Python Learner and Predictor Node: Issues and Memory consumption

I'm having trouble using the Python Learner and Predictor Nodes. (Issues might alos apply to oder Python nodes, have not tried yet.)

1. Is there an easy way to access a fingerpirnt column within the Python nodes?

Seems they are not added to python as bitarrays or in generaly arrays of 0s and 1s.

What works is

featureList = []
for fpString in input_table['Fingerprint'].values:
	fp = np.array(map(int, list(fpString)))
features = np.array(featureList)
#..., lables)

Another option is to pass in SMILES and calcuate Fingerprint using RDKit withn the learner node. But this isn't ideal either.

Also when just copying the tables in the output the fingerprint column then is a string column. 

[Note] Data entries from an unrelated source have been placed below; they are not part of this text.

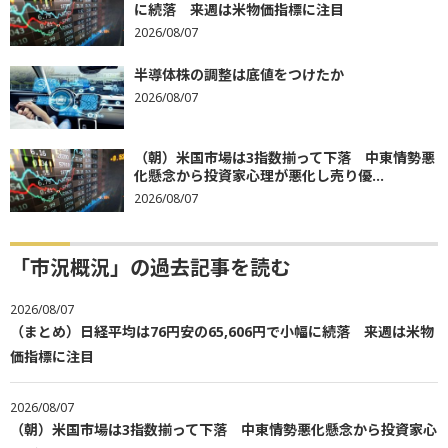
に続落 来週は米物価指標に注目
2026/08/07
半導体株の調整は底値をつけたか
2026/08/07
（朝）米国市場は3指数揃って下落 中東情勢悪
化懸念から投資家心理が悪化し売り優...
2026/08/07
「市況概況」の過去記事を読む
2026/08/07
（まとめ）日経平均は76円安の65,606円で小幅に続落 来週は米物
価指標に注目
2026/08/07
（朝）米国市場は3指数揃って下落 中東情勢悪化懸念から投資家心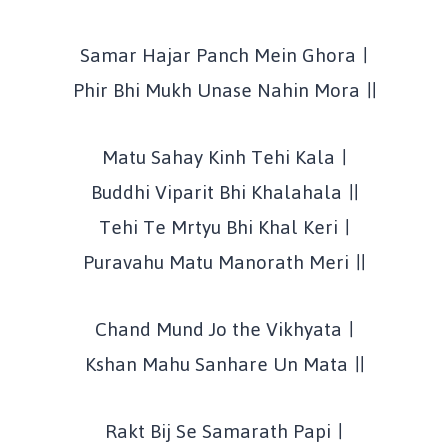
Samar Hajar Panch Mein Ghora ।
Phir Bhi Mukh Unase Nahin Mora ॥
Matu Sahay Kinh Tehi Kala ।
Buddhi Viparit Bhi Khalahala ॥
Tehi Te Mrtyu Bhi Khal Keri ।
Puravahu Matu Manorath Meri ॥
Chand Mund Jo the Vikhyata ।
Kshan Mahu Sanhare Un Mata ॥
Rakt Bij Se Samarath Papi ।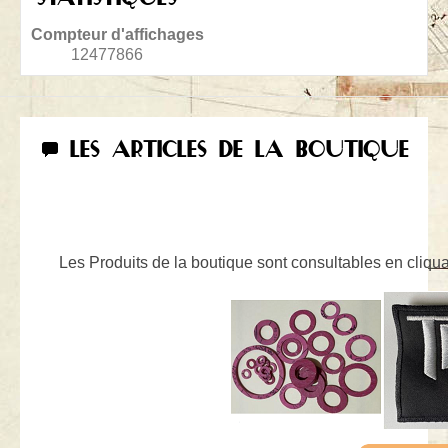
Compteur d'affichages
12477866
LES ARTICLES DE LA BOUTIQUE
Les Produits de la boutique sont consultables en cliquan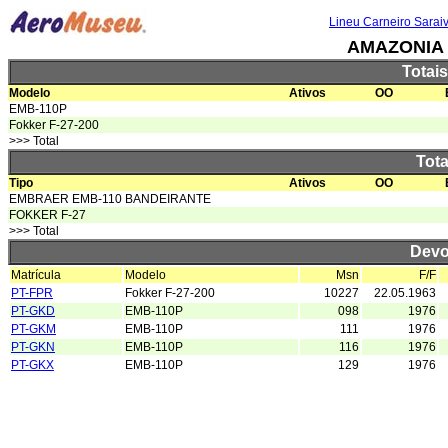
Lineu Carneiro Sarai
AMAZONIA 
Totai
Modelo
Ativos
OO
EMB-110P
Fokker F-27-200
>>> Total
Tota
Tipo
Ativos
OO
EMBRAER EMB-110 BANDEIRANTE
FOKKER F-27
>>> Total
Devo
Matrícula
Modelo
Msn
F/F
PT-FPR
Fokker F-27-200
10227
22.05.1963
PT-GKD
EMB-110P
098
1976
PT-GKM
EMB-110P
111
1976
PT-GKN
EMB-110P
116
1976
PT-GKX
EMB-110P
129
1976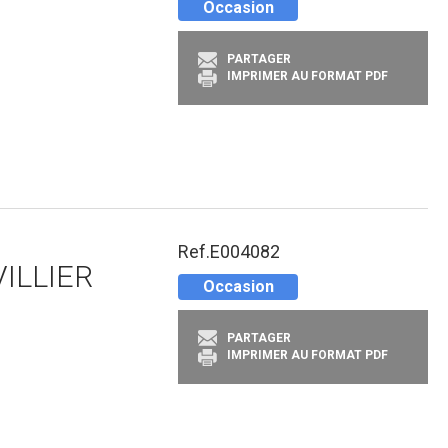
Occasion
PARTAGER
IMPRIMER AU FORMAT PDF
Ref.
E004082
ILLIER
Occasion
PARTAGER
IMPRIMER AU FORMAT PDF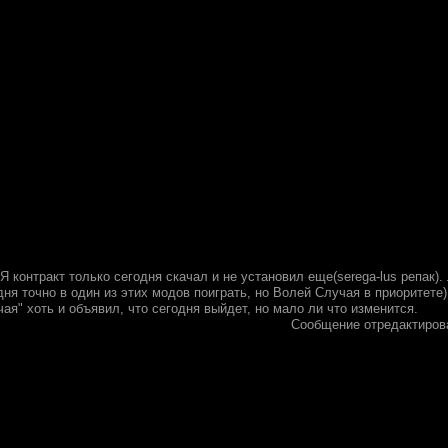
 Я контракт только сегодня скачал и не установил еще(serega-lus репак)
ня точно в один из этих модов поиграть, но Волей Случая в приоритете)
ая" хоть и объявил, что сегодня выйдет, но мало ли что изменится.
Сообщение отредактиро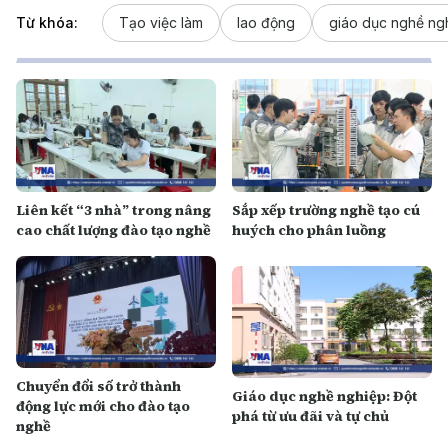
Từ khóa:
Tạo việc làm
lao động
giáo dục nghề ng
Liên kết “3 nhà” trong nâng
Sắp xếp trường nghề tạo cú
cao chất lượng đào tạo nghề
huých cho phân luồng
Chuyển đổi số trở thành
Giáo dục nghề nghiệp: Đột
động lực mới cho đào tạo
phá từ ưu đãi và tự chủ
nghề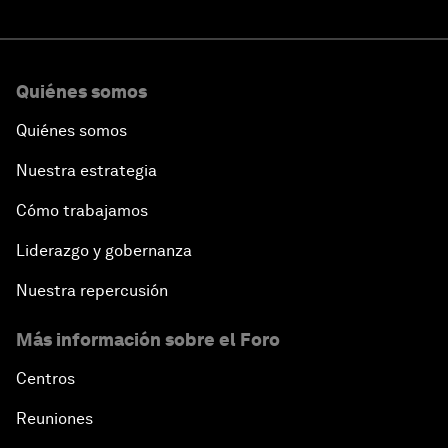
Quiénes somos
Quiénes somos
Nuestra estrategia
Cómo trabajamos
Liderazgo y gobernanza
Nuestra repercusión
Más información sobre el Foro
Centros
Reuniones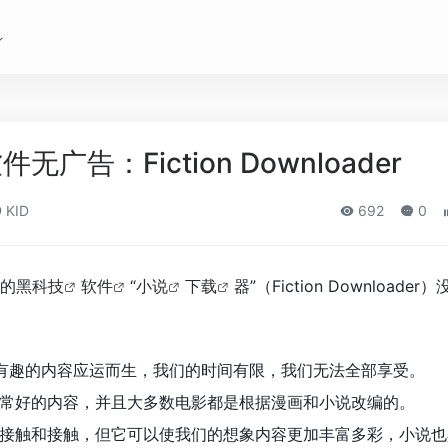
广告：Fiction Downloader
KID
692
0
的
黑科技
软件
“
小说
下载
器”（Fiction Downloader
，许多有趣的内容应运而生，我们的时间有限，我们无法全部享受。
常好的内容，并且大多数电影都是根据漫画和小说改编的。
接触和接触，但它可以使我们的想象内容更加丰富多彩，小说也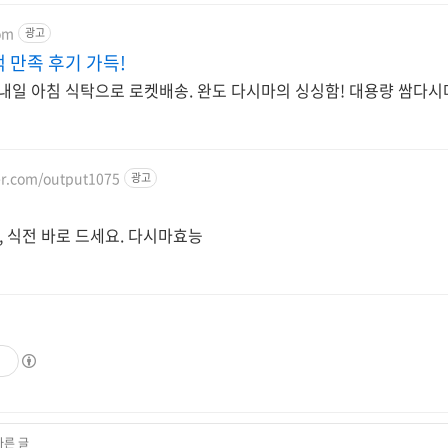
om
광고
 만족 후기 가득!
 내일 아침 식탁으로 로켓배송. 완도 다시마의 싱싱함! 대용량 쌈다
ver.com/output1075
광고
0원, 식전 바로 드세요. 다시마효능
기
다른 글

While writing this there is a 3rd posibility: using the Expand Bit Vector node prior to the Python Nodes. This is probably the best approach. Ideal would be auto-conversion between java bitvector and python numpay array.

2. Memory consumption

Is huge. See attached image from Visual VM. And this workflow has just 29 rows. In case of more data I can't use it as KNIME always crashes (can't use more RAM,32-Bit Windows). Still I think there might be a prroblem with these nodes as running the same model in stand-alone python is not a problem, takes about 160 mb of RAM for the workflow that fails in KNIME. In the attached image you can see when the Python Predict Node is executed memory usage jumps up 700 mb. This is also notiecable as KNIME gets really slow, saving takes forever or it may crash. Note that WEKA Nodes do suffer from the same issue. Maybe the Problem are the many columns? Regardless, I think there is a general problem with memory usage.

It would be great if scikit-learn could be used from withn KNIME but with these current limitation it is just not really possble and less hassle to go pure python.



Any insight on this?

After further testing also on 64-bit machine with 8 GB of RAM my conclusion is that the Python Predictor Node is the main issue. In my case I'm using the gradient boosting regressor and the amount of trees you use has a huge impact on the memory consumpion of the Predictor node. With 300 Trees (estimators) it barley runs through while using 6 GB of RAM. 

Also most of the work is not the actual predictions but probably loading or exporting (?) the model. The progress bar shows no percentage and there is no python process running but KNIME uses lots of CPU. Then for a very short period there actually is a Python process. My conclusion is the codeexport/loading of the model could be imporved in terms of memory and cpu perfromance.